Yesterday, we followed our Google Maps GPS-based directions to lead us to a mountaintop waterfall.  The directions took us on some mountainside road we were most definitely uncomfortable riding on, scaring us in fact.

Mountainside road

Riding on the outside of this road in winter, seeing the sheer dropoff to the right, no guardrail, no cover of tree leaves to hide the view, meeting a motorcar veering out into our lane in the curve ahead…well, let’s say that we burst into a sweat, despite the morning chill, keeping our throttle steady and our eyes focused straight ahead.

At the top of the mountain, we missed the sign for the waterfall and turned down the wrong road, due in large part to our nervousness.  We pulled into a gravel driveway to reverse our direction and, for the first time on this motorbike, because of a momentary lapse of confidence, fell over in the loose gravel.
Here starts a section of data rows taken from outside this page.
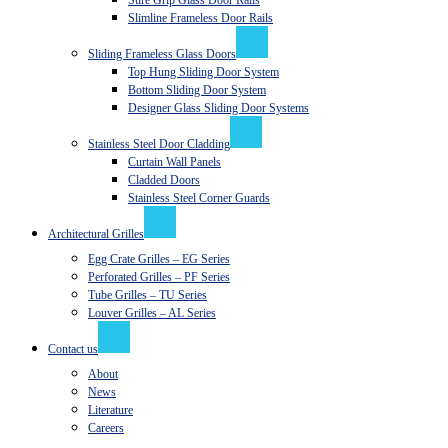
Sure Grip Glass Door Rails
Slimline Frameless Door Rails
Sliding Frameless Glass Doors
Top Hung Sliding Door System
Bottom Sliding Door System
Designer Glass Sliding Door Systems
Stainless Steel Door Cladding
Curtain Wall Panels
Cladded Doors
Stainless Steel Corner Guards
Architectural Grilles
Egg Crate Grilles – EG Series
Perforated Grilles – PF Series
Tube Grilles – TU Series
Louver Grilles – AL Series
Contact us
About
News
Literature
Careers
Slo-mo it was, like in a film, the motorbike and us keeling over as we felt the gravel give way, using our left leg to ease the motorbike down rather than fall over.

Quickly, two motorists stopped to render aid but we waved them off as we used our motorcycle safety course training to shut off the engine and lift the motorbike back into a standing position, straightening out the leftside mirror, brushing the gravel dust off our leg and getting back on the road, our pride a little scratched but none the worse for wear.

We encountered one of the motorists at the waterfall and exchanged knowing nods, no reason to say anything.

Waterfall ride - 3 Mar 2018

= = = = =

Although our lives are brief in relation to the age of this planet, we see the insects outside and know a few of them have only a day or so to spend in their adult stage, seeking reproductive mates before they die, contributing much to the cycle of life of this planet if they can reproduce before being eaten, their sets of states of energy recycled no matter what.

In our morning meditation, casually recalling yesterday’s long motorbike ride from 0830 to 1530, with stops for petrol, sightseeing and hiking, we gladly know that the insects which died as they splatted against our motorbike helmet windscreen contributed to our time on this planet and we thank them for their anonymous contribution.